The tower’s final structure was generated by automatically creating, calculating and comparing more than 2.500.000 alternative solutions. To achieve a stiff structure the 8 tower legs have to be connected by diagonal members. The array of diagonals was kept flexible and changeable throughout the design process. A Genetic Algorithm (GA) was used to drive and control this process. The benchmarks to judge the performance of each version were the structure’s self weight and its maximum deflection due to the governing loads. In such a generative process the correlation of one single element with every other element within the structural system is considered simultaneously in every calculation step.

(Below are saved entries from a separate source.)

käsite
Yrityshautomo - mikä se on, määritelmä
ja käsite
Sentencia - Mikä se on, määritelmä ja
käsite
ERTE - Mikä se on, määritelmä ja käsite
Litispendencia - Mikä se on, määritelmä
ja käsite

Thus complex load bearing behaviors can evolve. Tubes with varying diameters from 2 to 5.5 m build the main structural elements of this tower. These tubes are dissolved into bundles of hollow circular sections. This allows not only for the usage of standard, easily available steel sections, but keeps wall-thicknesses low resulting in minimized welding-efforts. It also allows dividing these bundles into units, which can be easily transported and lifted. Due to the waved silhouette and – where no function is placed inside – open section of the tubes their aerodynamic and wind loads residence values are strongly reduced compared to those of a closed profile. On the inner side of the bundles the longitudinal members are interconnected by rings and diagonals. They ensure the stability and shear resistance of the tubes.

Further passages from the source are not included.